(Collected data entries)
○ ○ ○ ○
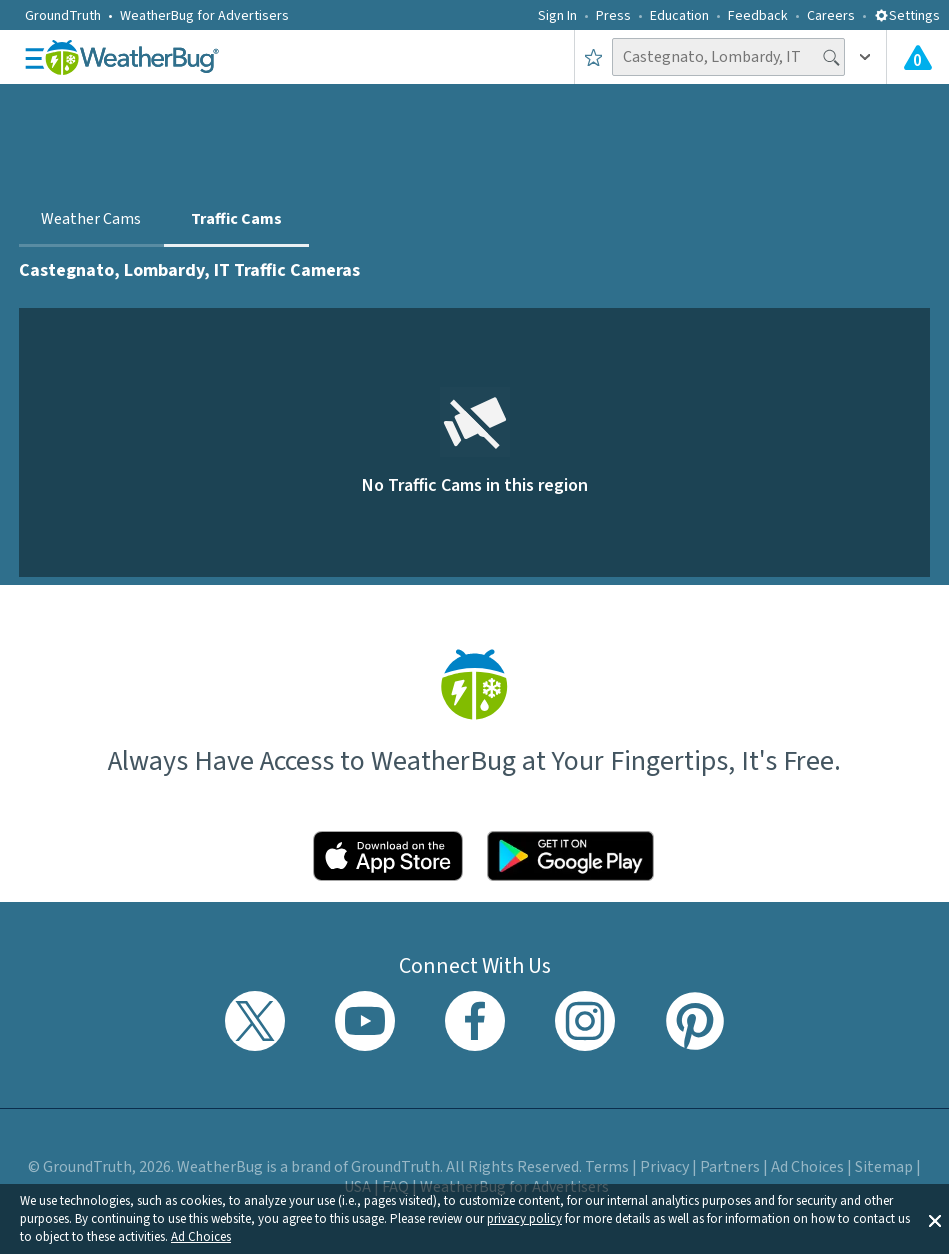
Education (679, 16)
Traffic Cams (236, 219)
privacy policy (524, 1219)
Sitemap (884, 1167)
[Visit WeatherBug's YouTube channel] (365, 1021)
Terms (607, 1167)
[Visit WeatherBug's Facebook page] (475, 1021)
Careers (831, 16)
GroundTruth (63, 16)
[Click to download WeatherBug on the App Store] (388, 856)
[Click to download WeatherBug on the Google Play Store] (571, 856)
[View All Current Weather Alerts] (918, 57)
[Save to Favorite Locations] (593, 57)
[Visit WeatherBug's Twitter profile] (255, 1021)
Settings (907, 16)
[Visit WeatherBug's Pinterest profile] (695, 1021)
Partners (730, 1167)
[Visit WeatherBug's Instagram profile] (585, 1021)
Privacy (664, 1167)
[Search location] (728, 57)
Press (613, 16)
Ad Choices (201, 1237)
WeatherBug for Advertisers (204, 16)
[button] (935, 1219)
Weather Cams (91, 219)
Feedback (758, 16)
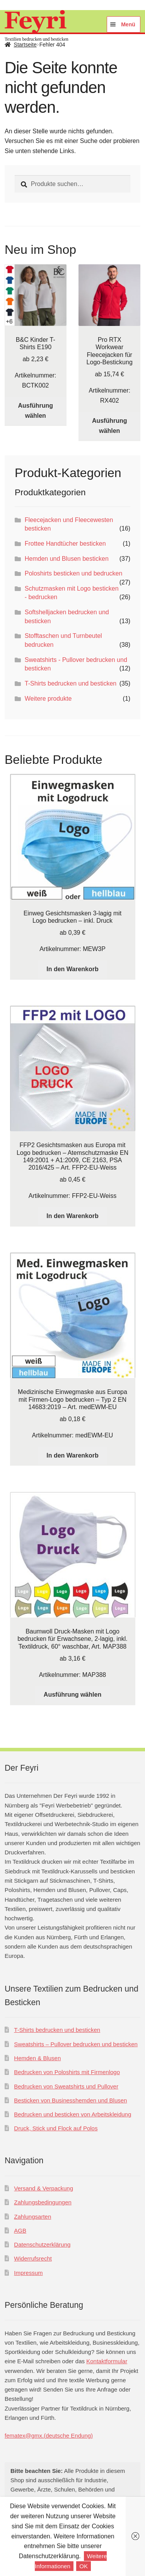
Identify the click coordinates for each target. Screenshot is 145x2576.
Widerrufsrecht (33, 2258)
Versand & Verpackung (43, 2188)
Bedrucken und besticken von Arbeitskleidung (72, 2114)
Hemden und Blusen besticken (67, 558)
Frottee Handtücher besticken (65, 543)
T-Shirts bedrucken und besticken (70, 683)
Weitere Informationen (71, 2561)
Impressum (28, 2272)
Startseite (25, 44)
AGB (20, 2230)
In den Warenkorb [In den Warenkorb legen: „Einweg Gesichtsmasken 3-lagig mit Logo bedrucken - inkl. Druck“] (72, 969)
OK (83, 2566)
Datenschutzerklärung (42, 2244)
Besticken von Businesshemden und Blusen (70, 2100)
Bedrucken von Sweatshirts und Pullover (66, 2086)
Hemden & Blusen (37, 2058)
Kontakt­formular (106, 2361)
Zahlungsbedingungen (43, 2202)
○ ○ ○ ○
● WHAT TO WORK ON
Type out all the records verbatim, minus images.

● OUTPUT OF THE EXERCISE
Education (679, 16)
Traffic Cams (236, 219)
privacy policy (524, 1219)
Sitemap (884, 1167)
[Visit WeatherBug's YouTube channel] (365, 1021)
Terms (607, 1167)
[Visit WeatherBug's Facebook page] (475, 1021)
Careers (831, 16)
GroundTruth (63, 16)
[Click to download WeatherBug on the App Store] (388, 856)
[Click to download WeatherBug on the Google Play Store] (571, 856)
[View All Current Weather Alerts] (918, 57)
[Save to Favorite Locations] (593, 57)
[Visit WeatherBug's Twitter profile] (255, 1021)
Settings (907, 16)
[Visit WeatherBug's Pinterest profile] (695, 1021)
Partners (730, 1167)
[Visit WeatherBug's Instagram profile] (585, 1021)
Privacy (664, 1167)
[Search location] (728, 57)
Press (613, 16)
Ad Choices (201, 1237)
WeatherBug for Advertisers (204, 16)
[button] (935, 1219)
Weather Cams (91, 219)
Feedback (758, 16)
Identify the click coordinates for each target. Screenshot is 145x2576.
Widerrufsrecht (33, 2258)
Versand & Verpackung (43, 2188)
Bedrucken und besticken von Arbeitskleidung (72, 2114)
Hemden und Blusen besticken (67, 558)
Frottee Handtücher besticken (65, 543)
T-Shirts bedrucken und besticken (70, 683)
Weitere Informationen (71, 2561)
Impressum (28, 2272)
Startseite (25, 44)
AGB (20, 2230)
In den Warenkorb [In den Warenkorb legen: „Einweg Gesichtsmasken 3-lagig mit Logo bedrucken - inkl. Druck“] (72, 969)
OK (83, 2566)
Datenschutzerklärung (42, 2244)
Besticken von Businesshemden und Blusen (70, 2100)
Bedrucken von Sweatshirts und Pullover (66, 2086)
Hemden & Blusen (37, 2058)
Kontakt­formular (106, 2361)
Zahlungsbedingungen (43, 2202)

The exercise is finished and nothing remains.